The Pole and Other Stories
- 1st US edition
- Author: J. M. Coetzee
- Language: English
- Publisher: Liveright
- Publication date: 19 September 2023
- Publication place: United States
- Media type: Print (Hardcover)
- Pages: 176
- ISBN: 9781324093862
- OCLC: 1398511342
- Preceded by: The Death of Jesus

= The Pole and Other Stories =

2023 book by J. M. Coetzee

The Pole and Other Stories is a 2023 book by J. M. Coetzee. In the United Kingdom, Australia, and Canada it was published as the novella "The Pole" along with five stories that were written over the previous two decades.
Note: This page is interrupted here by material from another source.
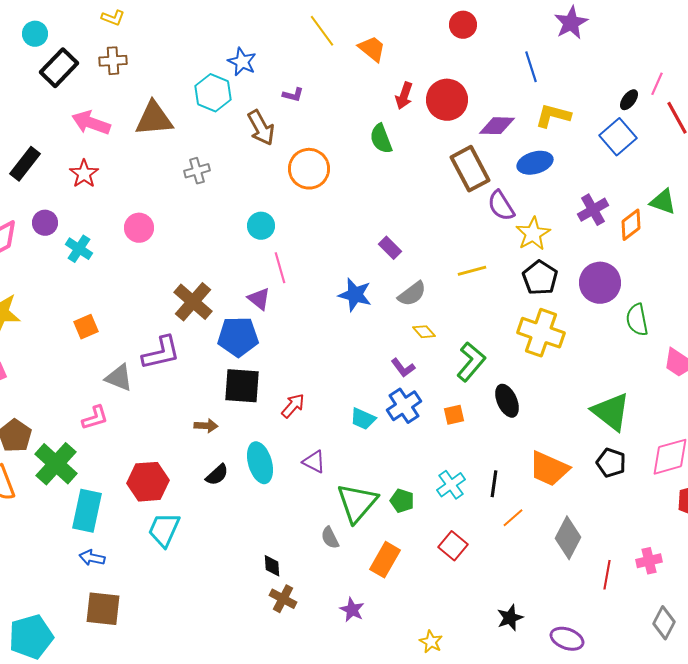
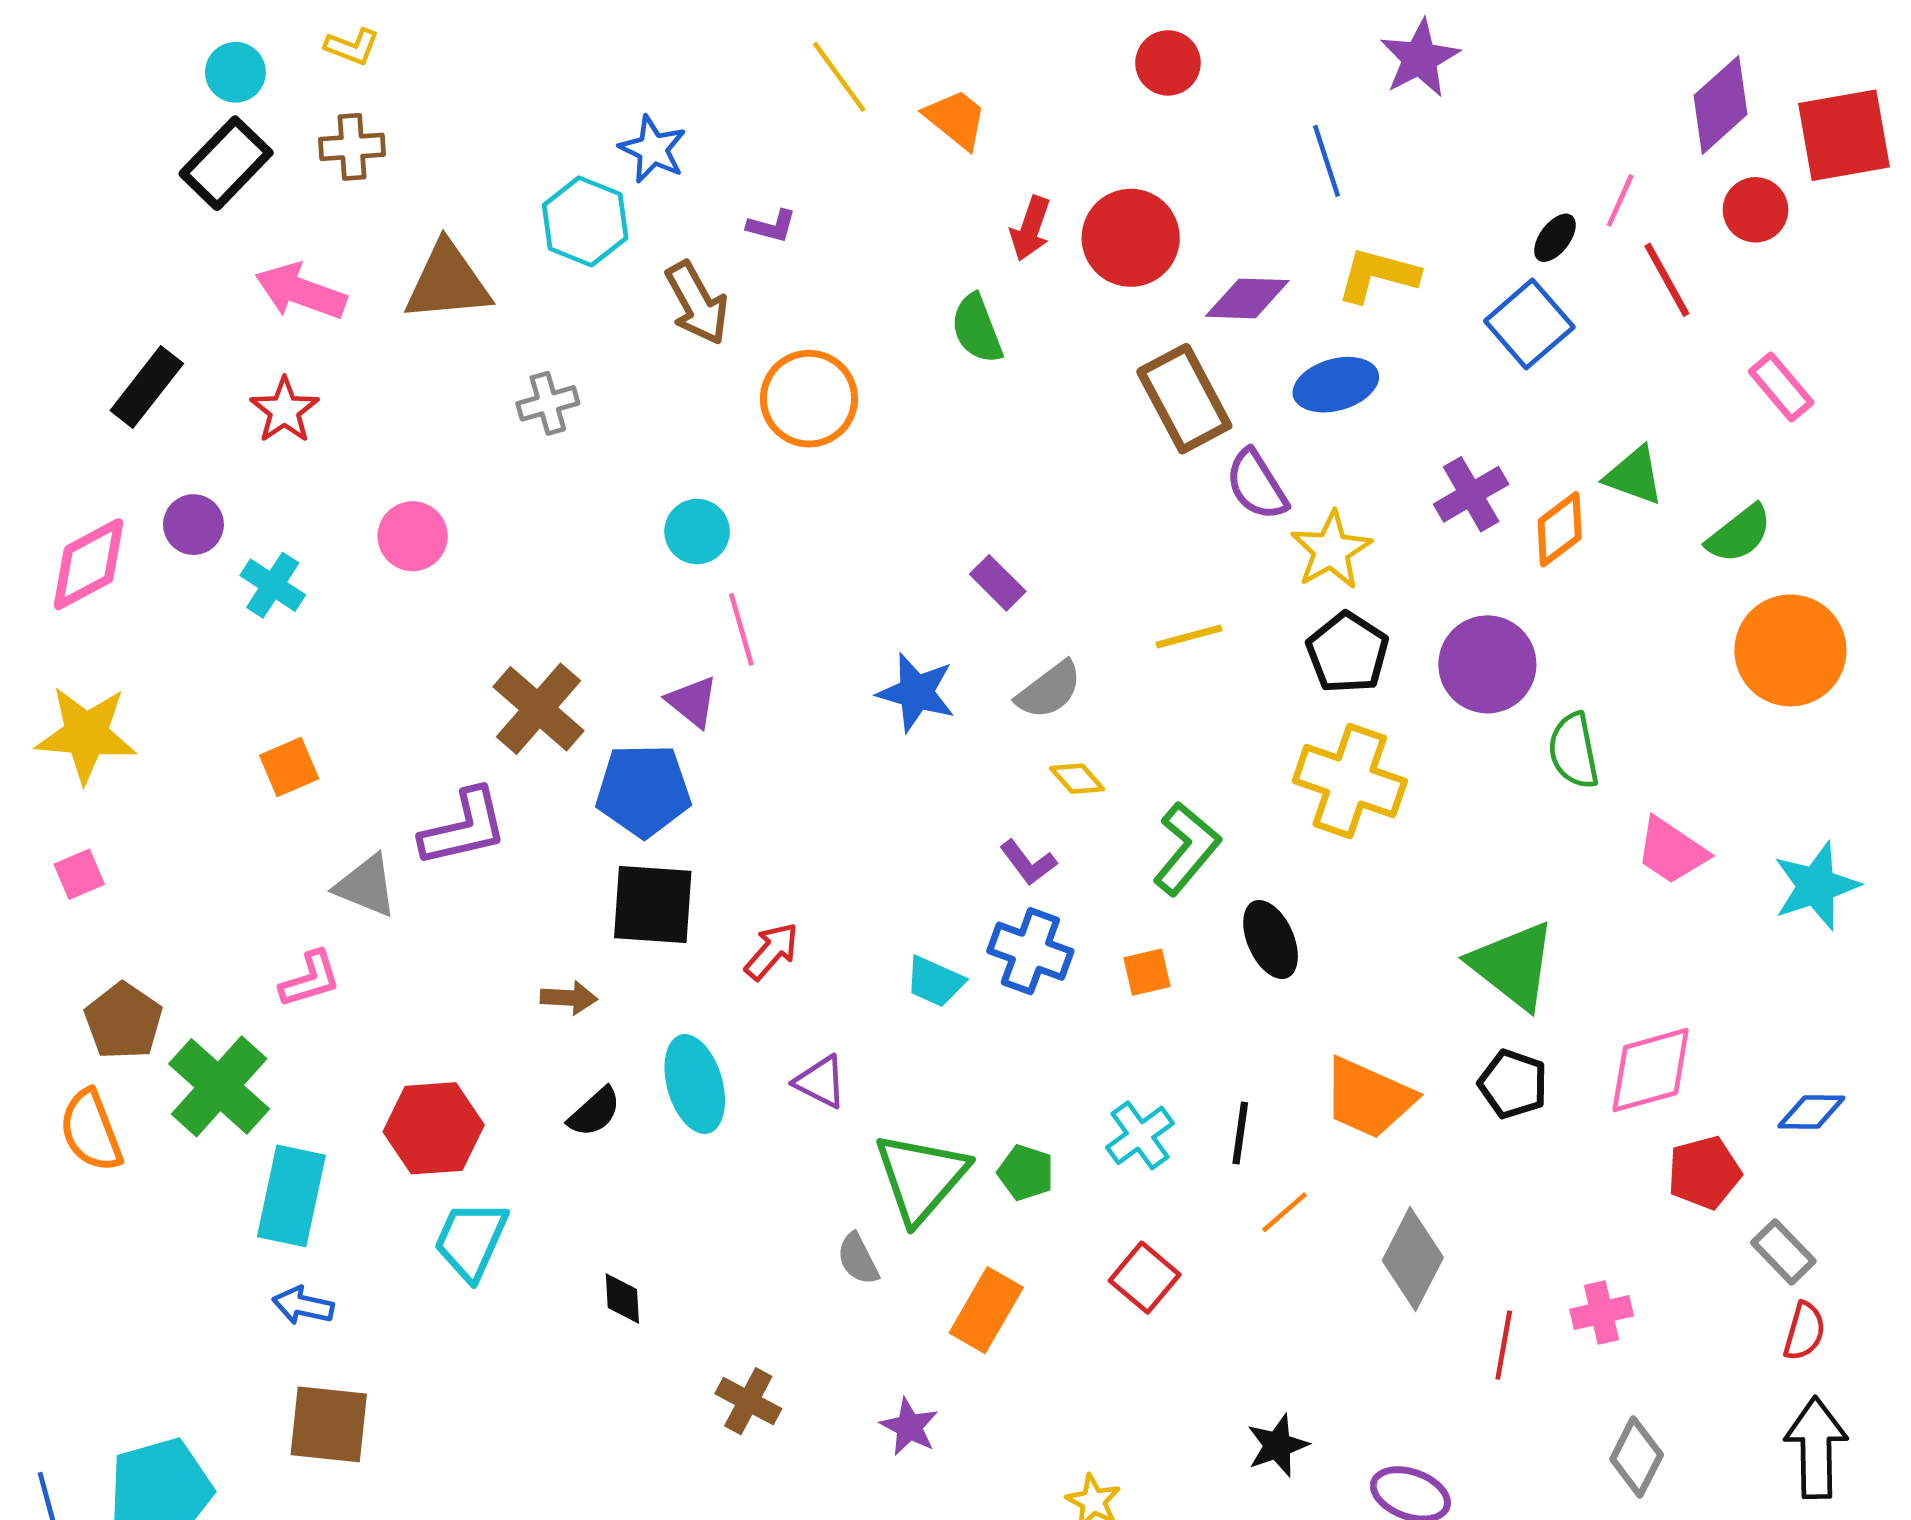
cyan circle: (35, 34) -> (235, 72), moved
blue cross: (404, 406) -> (1030, 951), turned -36
black diamond: (272, 566) -> (622, 1299), moved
In the United States it was published as a stand-alone novel, titled The Pole, and did not include the five "appended" stories.

== Brief summary ==
The novel (or novella) The Pole centres around a Polish pianist, 72 year-old Witold Walczykiewicz, who is invited to Barcelona, Spain, to perform. There he meets middle-aged Beatriz, with whom he begins to correspond after returning to Poland. Witold eventually travels to Mallorca, where Beatriz's husband has a summer home, to be with her.

All but one of the additional five stories collected alongside "The Pole" (in some published editions), centre around the character of Elizabeth Costello, a character who has appeared before in Coetzee's work and is sometimes described as Coetzee’s own alter ego. The four Elizabeth Costello stories are: "As a Woman Grows Older", "The Old Woman and the Cats", "The Glass Abattoir", and "Hope". The fifth story, "The Dog", first appeared in a December 2017 issue of The New Yorker. The stories (except "Hope") were also published in a 2018 Spanish translation of Coetzee's stories titled Siete Cuentos Morales (Seven Moral Tales)."

== Publication history ==
The Pole was first published in 2022 in a Spanish translation by Mariana Dimópoulos under the title El Polaco by the Argentinian publisher El Hilo de Ariadna. This was Coetzee's third book whose initial publication was in the Southern Hemisphere. Coetzee explained that this was deliberate on his part because "the symbolism of publishing in the South before the North is important to me".

The Pole was also his second novel to originally appear in Spanish translation. Coetzee says the Spanish translation of the novel provides a more accurate portrayal of his objectives than the English. An English edition was published in July 2023.